This allows multi-module / incremental compilation environments to have unique global CUDA constructor and destructor function names.
This feature is necessary for the cling (https://github.com/root-project/cling), which based on the clang. Cling is a C++-Interpreter (technically, it is a JIT with an interactive frontend – the using is really similar to the python interpreter) , which is developed by a team of the CERN. I want to add a new feature, which allows to interpreter CUDA-code, which is written with the Runtime-API.
This request address the follow problem. Compiling a cuda program with clang generates one llvm module per TU. Every llvm module has a cuda ctor and dtor (if a cuda fatbinary exist), with at least a function call to register the fatbinary. The ctor/dtor can also include function calls to register global functions and variables at runtime, depending on user's code.
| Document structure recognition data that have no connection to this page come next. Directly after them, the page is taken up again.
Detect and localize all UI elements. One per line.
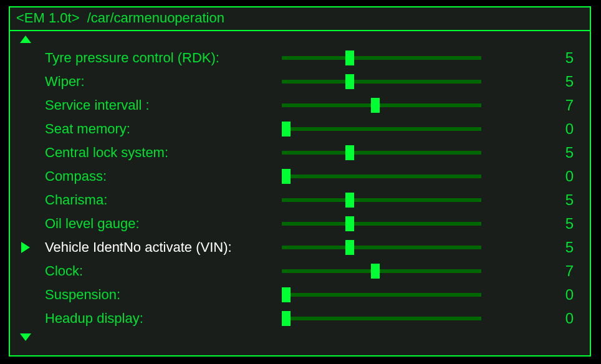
settings-row[interactable]: Clock:7 <box>20 259 580 283</box>
slider-track <box>282 317 481 320</box>
settings-row[interactable]: Seat memory:0 <box>20 117 580 141</box>
slider-track <box>282 222 481 226</box>
setting-slider[interactable] <box>282 122 481 136</box>
settings-row[interactable]: Charisma:5 <box>20 188 580 212</box>
setting-value: 5 <box>524 49 580 67</box>
setting-label: Compass: <box>45 168 282 184</box>
setting-value: 5 <box>524 73 580 90</box>
title-bar: <EM 1.0t> /car/carmenuoperation <box>10 7 590 31</box>
triangle-up-icon <box>20 36 31 43</box>
setting-slider[interactable] <box>282 74 481 89</box>
setting-label: Headup display: <box>45 310 282 327</box>
setting-value: 5 <box>524 191 580 209</box>
setting-slider[interactable] <box>282 311 481 326</box>
slider-track <box>282 198 481 202</box>
slider-track <box>282 103 481 107</box>
slider-track <box>282 269 481 273</box>
slider-thumb[interactable] <box>282 169 291 184</box>
settings-row[interactable]: Central lock system:5 <box>20 141 580 165</box>
settings-row[interactable]: Service intervall :7 <box>20 93 580 117</box>
setting-value: 5 <box>524 144 580 161</box>
setting-slider[interactable] <box>282 240 481 255</box>
setting-slider[interactable] <box>282 145 481 160</box>
setting-label: Suspension: <box>45 287 282 303</box>
setting-slider[interactable] <box>282 193 481 208</box>
setting-value: 0 <box>524 120 580 138</box>
slider-thumb[interactable] <box>345 145 354 160</box>
slider-thumb[interactable] <box>345 240 354 255</box>
setting-label: Clock: <box>45 263 282 279</box>
setting-label: Service intervall : <box>45 97 282 113</box>
setting-label: Seat memory: <box>45 121 282 137</box>
slider-thumb[interactable] <box>371 98 380 113</box>
slider-track <box>282 175 481 178</box>
slider-thumb[interactable] <box>345 50 354 65</box>
title-path: /car/carmenuoperation <box>87 10 224 26</box>
settings-row[interactable]: Tyre pressure control (RDK):5 <box>20 46 580 70</box>
setting-label: Wiper: <box>45 74 282 90</box>
setting-label: Vehicle IdentNo activate (VIN): <box>45 239 282 256</box>
setting-label: Tyre pressure control (RDK): <box>45 50 282 66</box>
setting-slider[interactable] <box>282 216 481 231</box>
scroll-up-button[interactable] <box>10 34 590 46</box>
setting-slider[interactable] <box>282 287 481 302</box>
setting-value: 0 <box>524 286 580 304</box>
slider-thumb[interactable] <box>371 264 380 279</box>
setting-value: 7 <box>524 97 580 114</box>
setting-slider[interactable] <box>282 169 481 184</box>
setting-slider[interactable] <box>282 98 481 113</box>
settings-list: Tyre pressure control (RDK):5Wiper:5Serv… <box>10 46 590 330</box>
slider-thumb[interactable] <box>345 74 354 89</box>
slider-thumb[interactable] <box>345 216 354 231</box>
slider-track <box>282 151 481 155</box>
cursor-column <box>20 242 45 253</box>
slider-thumb[interactable] <box>282 311 291 326</box>
settings-row[interactable]: Suspension:0 <box>20 283 580 307</box>
setting-slider[interactable] <box>282 50 481 65</box>
slider-track <box>282 56 481 60</box>
settings-row[interactable]: Vehicle IdentNo activate (VIN):5 <box>20 236 580 259</box>
setting-value: 5 <box>524 215 580 232</box>
setting-value: 0 <box>524 168 580 185</box>
settings-row[interactable]: Wiper:5 <box>20 70 580 93</box>
settings-row[interactable]: Compass:0 <box>20 165 580 188</box>
slider-thumb[interactable] <box>282 287 291 302</box>
setting-slider[interactable] <box>282 264 481 279</box>
settings-row[interactable]: Oil level gauge:5 <box>20 212 580 236</box>
slider-thumb[interactable] <box>282 122 291 136</box>
app-window: <EM 1.0t> /car/carmenuoperation Tyre pre… <box>9 6 591 357</box>
cursor-arrow-icon <box>21 242 30 253</box>
setting-label: Oil level gauge: <box>45 216 282 232</box>
title-prefix: <EM 1.0t> <box>16 10 80 26</box>
setting-value: 0 <box>524 310 580 327</box>
setting-label: Charisma: <box>45 192 282 208</box>
setting-value: 7 <box>524 262 580 280</box>
slider-track <box>282 293 481 297</box>
settings-row[interactable]: Headup display:0 <box>20 307 580 330</box>
slider-track <box>282 80 481 84</box>
scroll-down-button[interactable] <box>10 332 590 344</box>
setting-value: 5 <box>524 239 580 256</box>
slider-track <box>282 246 481 249</box>
slider-track <box>282 127 481 131</box>
triangle-down-icon <box>20 333 31 341</box>
slider-thumb[interactable] <box>345 193 354 208</box>
setting-label: Central lock system: <box>45 145 282 161</box>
In cling, we do not have finalized TU and instead it can be extended. The TU is extended with llvm modules as long as the governing cling instance is running. As we type a new line of code we generate a new llvm module which is added to the TU. Cling detects functions by the name. If the name (symbol) already exists it uses the existing translation. Otherwise it translates the function on first use (but it never translates twice).
If we iteratively (and iteractively) add new CUDA code to a governing cling instance, we have more than one cuda *module* ctor/dtor per TU. But the problem is that the *content* of every ctor/dtor function can be different. Unfurtunately we can not differenciate them by symbol name yet, since they all get the same name. So Cling will always use the translation of the first module.
In order to solve this problem, I added the module name (which is unique in cling) as a suffix to the cuda ctor/dtor function name as “_<ModuleName>” . For clang the ModuleName is by default the name of the input file – as in D34059 we escape its name for sanity. This means symbols will change with this patch (are ABI incompatible with previous releases). This solution is identical to the patch in https://reviews.llvm.org/D34059 – I just removed the file ending for brevity from the symbols.
Just for reference, a prototype of our CUDA JIT is available under:
https://github.com/SimeonEhrig/CUDA-Runtime-Interpreter
In addition to that prototype, we added the functionality to cling itself and this is the only additional clang patch we need.
https://github.com/SimeonEhrig/cling/tree/cudaDeviceSide
Please explain in the comment *why* you're doing this. It's just for debugging, right? So that it's known which object file the constructor function comes from.